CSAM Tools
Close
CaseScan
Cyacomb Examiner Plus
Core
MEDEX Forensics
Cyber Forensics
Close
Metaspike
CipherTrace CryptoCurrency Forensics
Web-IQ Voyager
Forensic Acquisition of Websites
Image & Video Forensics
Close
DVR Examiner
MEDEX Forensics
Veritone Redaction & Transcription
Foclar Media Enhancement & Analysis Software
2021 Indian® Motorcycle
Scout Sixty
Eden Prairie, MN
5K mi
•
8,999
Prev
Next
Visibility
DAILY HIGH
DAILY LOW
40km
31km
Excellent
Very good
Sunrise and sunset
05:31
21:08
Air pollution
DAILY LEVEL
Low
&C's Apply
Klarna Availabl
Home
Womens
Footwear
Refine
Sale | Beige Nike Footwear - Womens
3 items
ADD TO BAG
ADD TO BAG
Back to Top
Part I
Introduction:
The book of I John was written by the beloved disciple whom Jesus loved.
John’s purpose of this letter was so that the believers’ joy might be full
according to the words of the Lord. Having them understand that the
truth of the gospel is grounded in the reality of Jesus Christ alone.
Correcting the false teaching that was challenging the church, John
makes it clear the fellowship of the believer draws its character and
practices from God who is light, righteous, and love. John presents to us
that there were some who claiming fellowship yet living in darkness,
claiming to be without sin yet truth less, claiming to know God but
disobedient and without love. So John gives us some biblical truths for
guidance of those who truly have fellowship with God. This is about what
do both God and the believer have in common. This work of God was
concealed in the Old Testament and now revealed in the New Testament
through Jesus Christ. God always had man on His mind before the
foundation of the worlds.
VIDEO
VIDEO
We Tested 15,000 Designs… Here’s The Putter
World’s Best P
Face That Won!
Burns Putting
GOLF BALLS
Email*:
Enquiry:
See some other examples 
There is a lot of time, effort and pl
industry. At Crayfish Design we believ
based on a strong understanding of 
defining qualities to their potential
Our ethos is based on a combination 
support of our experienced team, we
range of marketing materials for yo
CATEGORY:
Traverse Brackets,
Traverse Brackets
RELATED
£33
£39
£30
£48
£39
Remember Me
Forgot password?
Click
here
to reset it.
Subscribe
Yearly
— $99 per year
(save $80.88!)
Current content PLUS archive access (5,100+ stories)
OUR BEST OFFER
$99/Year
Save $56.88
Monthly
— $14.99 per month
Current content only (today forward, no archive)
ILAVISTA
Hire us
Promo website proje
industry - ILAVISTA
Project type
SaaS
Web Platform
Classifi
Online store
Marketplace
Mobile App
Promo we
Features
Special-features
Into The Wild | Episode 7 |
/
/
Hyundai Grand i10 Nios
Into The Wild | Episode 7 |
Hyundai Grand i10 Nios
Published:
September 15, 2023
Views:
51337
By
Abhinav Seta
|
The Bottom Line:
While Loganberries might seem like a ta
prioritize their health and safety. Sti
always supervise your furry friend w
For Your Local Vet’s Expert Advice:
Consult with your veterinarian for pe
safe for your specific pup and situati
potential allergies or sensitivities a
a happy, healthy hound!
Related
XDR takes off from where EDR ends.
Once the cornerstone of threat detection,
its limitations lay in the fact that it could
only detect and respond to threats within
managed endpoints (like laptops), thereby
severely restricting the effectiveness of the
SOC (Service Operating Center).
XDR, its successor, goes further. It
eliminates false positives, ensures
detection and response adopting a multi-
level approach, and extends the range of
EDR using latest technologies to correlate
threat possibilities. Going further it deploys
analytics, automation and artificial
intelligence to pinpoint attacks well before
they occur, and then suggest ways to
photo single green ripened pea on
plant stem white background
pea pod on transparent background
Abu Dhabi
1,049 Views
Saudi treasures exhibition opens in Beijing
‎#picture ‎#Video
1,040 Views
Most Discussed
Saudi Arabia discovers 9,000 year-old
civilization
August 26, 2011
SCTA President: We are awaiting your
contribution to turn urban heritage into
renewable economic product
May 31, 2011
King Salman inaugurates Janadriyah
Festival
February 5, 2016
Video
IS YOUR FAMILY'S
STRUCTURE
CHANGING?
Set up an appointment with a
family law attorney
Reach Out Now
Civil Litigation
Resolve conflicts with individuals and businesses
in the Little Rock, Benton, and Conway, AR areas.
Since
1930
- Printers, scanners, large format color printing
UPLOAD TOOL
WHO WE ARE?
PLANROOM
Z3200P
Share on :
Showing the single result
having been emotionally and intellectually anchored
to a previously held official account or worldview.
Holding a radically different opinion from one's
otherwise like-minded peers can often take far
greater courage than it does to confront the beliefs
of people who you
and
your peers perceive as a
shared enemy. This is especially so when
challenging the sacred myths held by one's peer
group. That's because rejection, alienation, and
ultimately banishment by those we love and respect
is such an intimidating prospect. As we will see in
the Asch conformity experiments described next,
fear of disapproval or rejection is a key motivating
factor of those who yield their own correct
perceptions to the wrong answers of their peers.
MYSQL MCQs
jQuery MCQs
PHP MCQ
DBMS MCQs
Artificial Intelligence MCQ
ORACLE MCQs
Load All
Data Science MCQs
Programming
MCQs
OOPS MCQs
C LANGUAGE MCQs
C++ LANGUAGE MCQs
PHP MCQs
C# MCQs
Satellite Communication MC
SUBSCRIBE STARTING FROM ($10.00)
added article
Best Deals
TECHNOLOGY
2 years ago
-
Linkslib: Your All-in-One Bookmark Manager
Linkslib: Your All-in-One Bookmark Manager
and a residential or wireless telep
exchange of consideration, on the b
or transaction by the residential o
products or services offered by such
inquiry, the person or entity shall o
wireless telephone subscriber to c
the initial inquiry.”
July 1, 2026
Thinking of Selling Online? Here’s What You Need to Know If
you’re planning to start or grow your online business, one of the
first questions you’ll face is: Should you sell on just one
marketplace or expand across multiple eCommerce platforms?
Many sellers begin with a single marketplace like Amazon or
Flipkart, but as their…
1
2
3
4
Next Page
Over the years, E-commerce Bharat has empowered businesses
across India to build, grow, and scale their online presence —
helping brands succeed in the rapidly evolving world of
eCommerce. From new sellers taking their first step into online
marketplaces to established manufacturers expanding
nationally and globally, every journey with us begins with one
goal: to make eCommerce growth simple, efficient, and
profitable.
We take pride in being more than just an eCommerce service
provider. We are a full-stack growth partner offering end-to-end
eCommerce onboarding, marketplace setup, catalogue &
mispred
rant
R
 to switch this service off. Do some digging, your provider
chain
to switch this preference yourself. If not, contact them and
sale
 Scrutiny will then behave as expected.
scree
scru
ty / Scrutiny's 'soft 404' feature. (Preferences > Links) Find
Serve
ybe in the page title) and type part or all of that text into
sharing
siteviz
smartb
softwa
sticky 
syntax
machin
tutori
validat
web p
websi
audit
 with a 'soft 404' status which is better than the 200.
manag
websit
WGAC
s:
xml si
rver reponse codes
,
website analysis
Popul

----------

--- Task statement ---
Copy every line of the listing above exactly.

--- Result ---
CSAM Tools
Close
CaseScan
Cyacomb Examiner Plus
Core
MEDEX Forensics
Cyber Forensics
Close
Metaspike
CipherTrace CryptoCurrency Forensics
Web-IQ Voyager
Forensic Acquisition of Websites
Image & Video Forensics
Close
DVR Examiner
MEDEX Forensics
Veritone Redaction & Transcription
Foclar Media Enhancement & Analysis Software
2021 Indian® Motorcycle
Scout Sixty
Eden Prairie, MN
5K mi
•
8,999
Prev
Next
Visibility
DAILY HIGH
DAILY LOW
40km
31km
Excellent
Very good
Sunrise and sunset
05:31
21:08
Air pollution
DAILY LEVEL
Low
&C's Apply
Klarna Availabl
Home
Womens
Footwear
Refine
Sale | Beige Nike Footwear - Womens
3 items
ADD TO BAG
ADD TO BAG
Back to Top
Part I
Introduction:
The book of I John was written by the beloved disciple whom Jesus loved.
John’s purpose of this letter was so that the believers’ joy might be full
according to the words of the Lord. Having them understand that the
truth of the gospel is grounded in the reality of Jesus Christ alone.
Correcting the false teaching that was challenging the church, John
makes it clear the fellowship of the believer draws its character and
practices from God who is light, righteous, and love. John presents to us
that there were some who claiming fellowship yet living in darkness,
claiming to be without sin yet truth less, claiming to know God but
disobedient and without love. So John gives us some biblical truths for
guidance of those who truly have fellowship with God. This is about what
do both God and the believer have in common. This work of God was
concealed in the Old Testament and now revealed in the New Testament
through Jesus Christ. God always had man on His mind before the
foundation of the worlds.
VIDEO
VIDEO
We Tested 15,000 Designs… Here’s The Putter
World’s Best P
Face That Won!
Burns Putting
GOLF BALLS
Email*:
Enquiry:
See some other examples 
There is a lot of time, effort and pl
industry. At Crayfish Design we believ
based on a strong understanding of 
defining qualities to their potential
Our ethos is based on a combination 
support of our experienced team, we
range of marketing materials for yo
CATEGORY:
Traverse Brackets,
Traverse Brackets
RELATED
£33
£39
£30
£48
£39
Remember Me
Forgot password?
Click
here
to reset it.
Subscribe
Yearly
— $99 per year
(save $80.88!)
Current content PLUS archive access (5,100+ stories)
OUR BEST OFFER
$99/Year
Save $56.88
Monthly
— $14.99 per month
Current content only (today forward, no archive)
ILAVISTA
Hire us
Promo website proje
industry - ILAVISTA
Project type
SaaS
Web Platform
Classifi
Online store
Marketplace
Mobile App
Promo we
Features
Special-features
Into The Wild | Episode 7 |
/
/
Hyundai Grand i10 Nios
Into The Wild | Episode 7 |
Hyundai Grand i10 Nios
Published:
September 15, 2023
Views:
51337
By
Abhinav Seta
|
The Bottom Line:
While Loganberries might seem like a ta
prioritize their health and safety. Sti
always supervise your furry friend w
For Your Local Vet’s Expert Advice:
Consult with your veterinarian for pe
safe for your specific pup and situati
potential allergies or sensitivities a
a happy, healthy hound!
Related
XDR takes off from where EDR ends.
Once the cornerstone of threat detection,
its limitations lay in the fact that it could
only detect and respond to threats within
managed endpoints (like laptops), thereby
severely restricting the effectiveness of the
SOC (Service Operating Center).
XDR, its successor, goes further. It
eliminates false positives, ensures
detection and response adopting a multi-
level approach, and extends the range of
EDR using latest technologies to correlate
threat possibilities. Going further it deploys
analytics, automation and artificial
intelligence to pinpoint attacks well before
they occur, and then suggest ways to
photo single green ripened pea on
plant stem white background
pea pod on transparent background
Abu Dhabi
1,049 Views
Saudi treasures exhibition opens in Beijing
‎#picture ‎#Video
1,040 Views
Most Discussed
Saudi Arabia discovers 9,000 year-old
civilization
August 26, 2011
SCTA President: We are awaiting your
contribution to turn urban heritage into
renewable economic product
May 31, 2011
King Salman inaugurates Janadriyah
Festival
February 5, 2016
Video
IS YOUR FAMILY'S
STRUCTURE
CHANGING?
Set up an appointment with a
family law attorney
Reach Out Now
Civil Litigation
Resolve conflicts with individuals and businesses
in the Little Rock, Benton, and Conway, AR areas.
Since
1930
- Printers, scanners, large format color printing
UPLOAD TOOL
WHO WE ARE?
PLANROOM
Z3200P
Share on :
Showing the single result
having been emotionally and intellectually anchored
to a previously held official account or worldview.
Holding a radically different opinion from one's
otherwise like-minded peers can often take far
greater courage than it does to confront the beliefs
of people who you
and
your peers perceive as a
shared enemy. This is especially so when
challenging the sacred myths held by one's peer
group. That's because rejection, alienation, and
ultimately banishment by those we love and respect
is such an intimidating prospect. As we will see in
the Asch conformity experiments described next,
fear of disapproval or rejection is a key motivating
factor of those who yield their own correct
perceptions to the wrong answers of their peers.
MYSQL MCQs
jQuery MCQs
PHP MCQ
DBMS MCQs
Artificial Intelligence MCQ
ORACLE MCQs
Load All
Data Science MCQs
Programming
MCQs
OOPS MCQs
C LANGUAGE MCQs
C++ LANGUAGE MCQs
PHP MCQs
C# MCQs
Satellite Communication MC
SUBSCRIBE STARTING FROM ($10.00)
added article
Best Deals
TECHNOLOGY
2 years ago
-
Linkslib: Your All-in-One Bookmark Manager
Linkslib: Your All-in-One Bookmark Manager
and a residential or wireless telep
exchange of consideration, on the b
or transaction by the residential o
products or services offered by such
inquiry, the person or entity shall o
wireless telephone subscriber to c
the initial inquiry.”
July 1, 2026
Thinking of Selling Online? Here’s What You Need to Know If
you’re planning to start or grow your online business, one of the
first questions you’ll face is: Should you sell on just one
marketplace or expand across multiple eCommerce platforms?
Many sellers begin with a single marketplace like Amazon or
Flipkart, but as their…
1
2
3
4
Next Page
Over the years, E-commerce Bharat has empowered businesses
across India to build, grow, and scale their online presence —
helping brands succeed in the rapidly evolving world of
eCommerce. From new sellers taking their first step into online
marketplaces to established manufacturers expanding
nationally and globally, every journey with us begins with one
goal: to make eCommerce growth simple, efficient, and
profitable.
We take pride in being more than just an eCommerce service
provider. We are a full-stack growth partner offering end-to-end
eCommerce onboarding, marketplace setup, catalogue &
mispred
rant
R
 to switch this service off. Do some digging, your provider
chain
to switch this preference yourself. If not, contact them and
sale
 Scrutiny will then behave as expected.
scree
scru
ty / Scrutiny's 'soft 404' feature. (Preferences > Links) Find
Serve
ybe in the page title) and type part or all of that text into
sharing
siteviz
smartb
softwa
sticky 
syntax
machin
tutori
validat
web p
websi
audit
 with a 'soft 404' status which is better than the 200.
manag
websit
WGAC
s:
xml si
rver reponse codes
,
website analysis
Popul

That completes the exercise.